# 535 wrap troubles?



## kshayharvester (Mar 21, 2009)

I have a John deere 535 with net and the wrap seems to wrap around the rubber rolls or the steel roller directly in front of the chute that directs it into the baler. It gets between the belts and wraps around the roller inside the baler ( if that makes sense). I can usually wrap about ten bales before it acts up, and I have to get out and manually trip it and tie it again, AFTER taking all the wrap off the rubber rolls. Any advise would be greatly appreciated!! 
Thanks,


----------



## mulberrygrovefamilyfarm (Feb 11, 2009)

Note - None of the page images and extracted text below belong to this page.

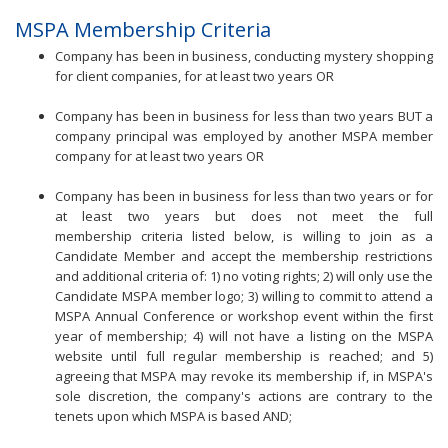
MSPA Membership Criteria
Company has been in business, conducting mystery shopping
for client companies, for at least two years OR
Company has been in business for less than two years BUT a
company principal was employed by another MSPA member
company for at least two years OR
Company has been in business for less than two years or for
at least two years but does not meet the full
membership criteria listed below, is willing to join as a
Candidate Member and accept the membership restrictions
and additional criteria of: 1) no voting rights; 2) will only use the
Candidate MSPA member logo; 3) willing to commit to attend a
MSPA Annual Conference or workshop event within the first
year of membership; 4) will not have a listing on the MSPA
website until full regular membership is reached; and 5)
agreeing that MSPA may revoke its membership if, in MSPA's
sole discretion, the company's actions are contrary to the
tenets upon which MSPA is based AND;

From my understanding, the key to keeping the netting from getting wound in the rubber roller is to ensure that there are no nicks or cuts and to keep it clean. The other thing that I do that my dealer recommended for my JD baler is to put talcum powder on the netting roll. I use baby powder from the store but JD sells talcum powder as well. Might give that a try, just a light dusting around the roll.


----------



## kshayharvester (Mar 21, 2009)

I tried that with baby powder also, every roll I put some on and the rollers are not cut up. I am always careful when I take the net wrap off so I don't cut it. Thanks for your input


----------



## swmnhay (Jun 13, 2008)

kshayharvester said:


> I tried that with baby powder also, every roll I put some on and the rollers are not cut up. I am always careful when I take the net wrap off so I don't cut it. Thanks for your input


To cut off netwrap off of rubber rollers I used the hook style utility knife blades to keep from cutting into the rubber.Used the babypowder also.


----------



## ROLLNITUP (May 25, 2009)

Make sure to check the pan that guides it to the bale. See that it is not bent or wore. Also check the brake pad that you got the right pressure against the pulley. If it is to loose it will let the net be to long after its cut


----------



## GAT (Nov 11, 2015)

Do you know if anyone can put new rubber sleeves on a John Deere 535 round baler lower belt drive feed roller shaft? Ours got bent and you can't buy a new one, but I found a used one, BUT the rubber sleeves are wore out.... OR does anyoe know where I can buy a good one? allen at tennesseeland dot com


----------



## Yellowchevelle (Nov 9, 2015)

I was having this same issue earlier in the year. I found that the tension springs on the rubber rollers were not set correctly. I used a set of calipers to set the spring tension exactly the same on both sides instead of a tape measure. I also set it just a touch tighter than the book said only .050 tighter because it has a lot of bales on the rollers. I will get some pics posted when I can


----------